Does using the combined oral contraceptive pill for scheduling in the GnRH antagonist protocol for IVF/ICSI reduce the pregnancy rate?

Hui Lim (GB), Rashda Bano (GB), Kok Thong (GB), Sue Pickering (GB)

[Lim] Royal Infirmary of Edinburgh, [Bano] Royal Infirmary of Edinburgh, [Thong] Royal Infirmary of Edinburgh, [Pickering] Edinburgh Fertility & Reproductive Endocrine Centre, Royal Infirmary of Edinburgh

Context Oral contraceptive pills (OCPs) are not commonly used for cycle scheduling in gonadotropin-releasing hormone (GnRH) antagonist cycles. While they allow better workload distribution and greater convenience in in vitro fertilisation (IVF) units, their effect on the pregnancy rate in GnRH antagonist cycles is uncertain. Objective This study aims to evaluate the effect of OCP pretreatment on cycle outcomes and in particular, pregnancy rate. Methods This was a retrospective cohort study in a university teaching hospital. Patients All 249 consecutive patients under the age of 40 who underwent treatment using the GnRH antagonist protocol from 13 January 2014 to 23 November 2015 were included. Interventions Patients in whom the OCP was used for cycle scheduling were treated with Microgynon 30 for 14-21 days starting on day 1 of menses. Main outcome measures Clinical outcomes and cycle characteristics were compared between patients with and without OCP pretreatment. Results The OCP and non-OCP groups were similar in terms of age, body mass index, parity, primary cause of infertility and proportion with polycystic ovarian syndrome.
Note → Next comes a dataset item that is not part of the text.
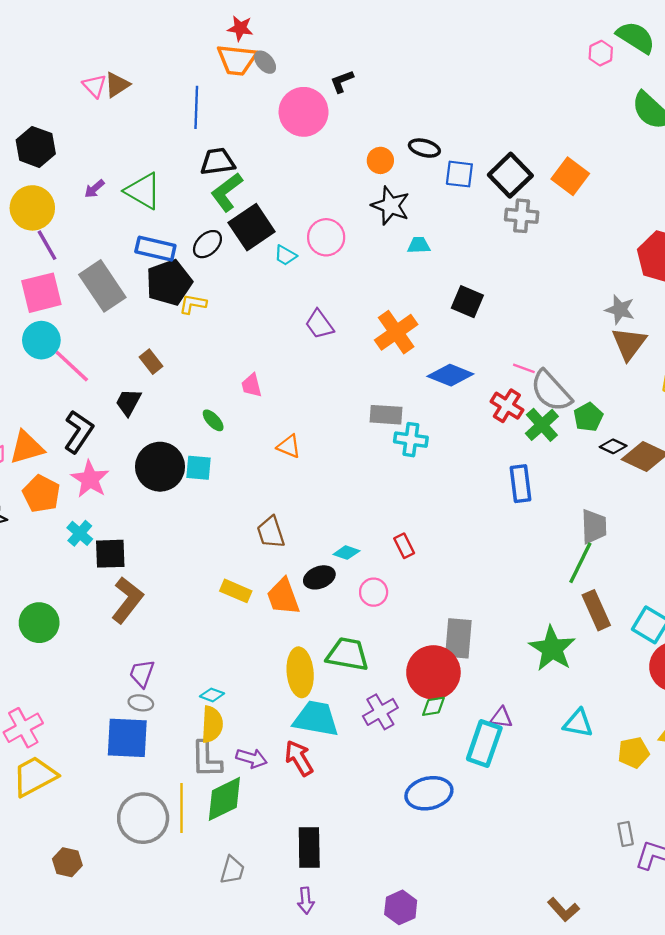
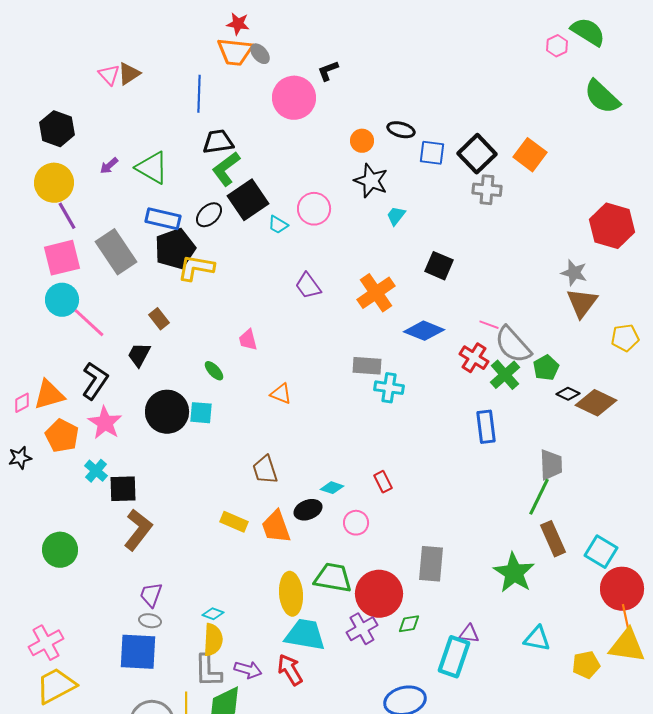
cyan trapezoid: (419, 245) -> (396, 216), turned -50
yellow L-shape: (193, 304) -> (196, 268), size x1.5
red circle: (433, 672) -> (379, 594), moved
No significant difference in clinical pregnancy rate between OCP (42.4%, n=132) and non-OCP (43.2%, n=132) groups was observed. However, the OCP group required a longer duration of ovarian stimulation than the non-OCP group (11.6 ± 1.9 versus 11.1 ± 2.2 days, p=0.03). There were no significant differences between the two groups in terms of the number of oocytes recovered per cycle, fertilisation rate and ongoing pregnancy rate. Conclusions Our results suggest that pregnancy rates are comparable between patients with and without OCP pretreatment. OCP pretreatment does not appear to have a detrimental effect on clinical and ongoing pregnancy rates in patients undergoing the GnRH antagonist protocol.